There were entertaining and introspective moments, such as Phil Lynch’s wonderfully delivered monologue questioning why his co-actors part couldn’t be interpreted differently, and techie Scout Larken’s views of theater life and propensity for getting hurt.
But I found that the whole of the show was too segmented and failed to hold my attention, and I had difficulty knowing exactly what the play within the play was about, which is arguably not what is most important. What is important was the interaction of the actors as the actors, or director or any of the other characters within Ten Out of Twelve. I felt that the director didn’t truly have a handle on his actors, much less the play that was being directed. The lighting and sound cues that were being shouted out, despite being the exact cues just moments apart, would actually be a different cue depicted upon the stage. And as much as I respect the actors that portrayed the actors within this piece, I didn’t feel energy sufficient to overcome these confusions. Deliberate confusion within a story is often still…confusing.
I do thank Ms. McCormick for bringing this play to Louisville, especially since we have been exposed to Anne Washburn’s work in several recent productions from other companies.

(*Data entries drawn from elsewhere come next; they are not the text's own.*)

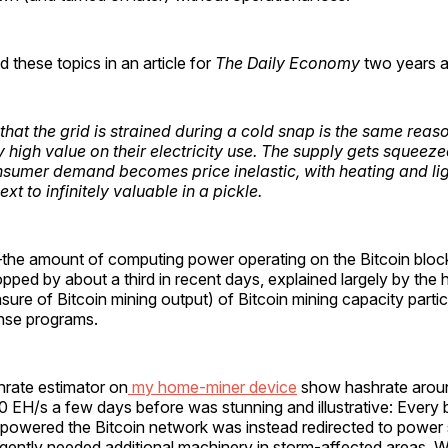
 these topics in an article for
The Daily Economy
two years a
that the grid is strained during a cold snap is the same rea
 high value on their electricity use. The supply gets squeeze
nsumer demand becomes price inelastic, with heating and li
t to infinitely valuable in a pickle.
the amount of computing power operating on the Bitcoin bloc
ped by about a third in recent days, explained largely by the
ure of Bitcoin mining output) of Bitcoin mining capacity partic
se programs.
hrate estimator on
my home-miner device
show hashrate arou
50 EH/s a few days before was stunning and illustrative: Every bi
y powered the Bitcoin network was instead redirected to power
rgently needed additional machinery in storm-affected areas. Wi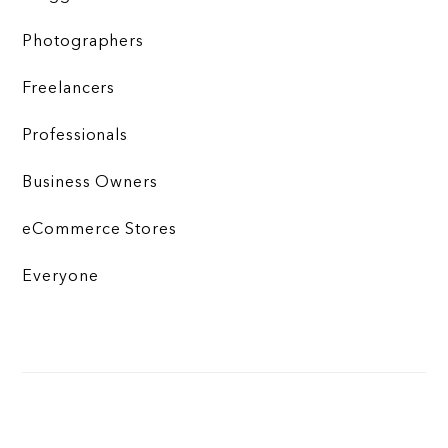
Photographers
Freelancers
Professionals
Business Owners
eCommerce Stores
Everyone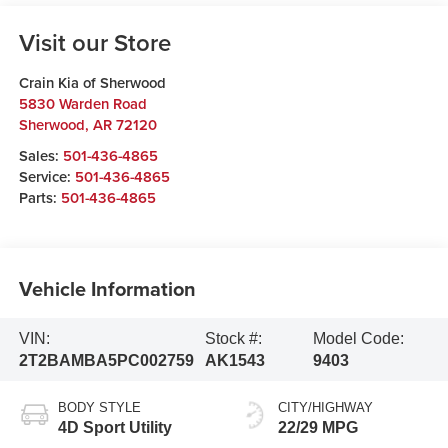
Visit our Store
Crain Kia of Sherwood
5830 Warden Road
Sherwood
,
AR
72120
Sales:
501-436-4865
Service:
501-436-4865
Parts:
501-436-4865
Vehicle Information
VIN:
Stock #:
Model Code:
2T2BAMBA5PC002759
AK1543
9403
BODY STYLE
CITY/HIGHWAY
4D Sport Utility
22/29 MPG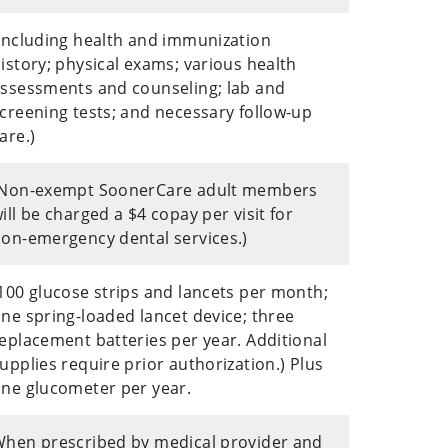
Including health and immunization
istory; physical exams; various health
ssessments and counseling; lab and
creening tests; and necessary follow-up
are.)
(Non-exempt SoonerCare adult members
ill be charged a $4 copay per visit for
on-emergency dental services.)
100 glucose strips and lancets per month;
ne spring-loaded lancet device; three
eplacement batteries per year. Additional
upplies require prior authorization.) Plus
ne glucometer per year.
hen prescribed by medical provider and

All of which is not to say that the play wasn’t entertaining. I am more than happy that I attended and I certainly laughed at some of the insider things bandied about, I just feel that the production itself could have used another 10 Out Of 12.
10 Out Of 12
October 26 – November 4 @ 7:30 pm
Eve Theatre Company
Kentucky Center for the Arts
501 West Main Street
Louisville, KY 40202
Annette Skaggs is heavily involved as an Arts Advocate here in Louisville. She is a freelance professional opera singer who has performed throughout Europe and in St. Louis, Cincinnati, Boulder, Little Rock, Peoria, Chicago, New York and of course Louisville. Aside from her singing career, she has been a production assistant for Kentucky Opera, New York City Opera, and Northwestern University. Her knowledge and expertise have developed over the course of 25+ years’ experience in the classical arts.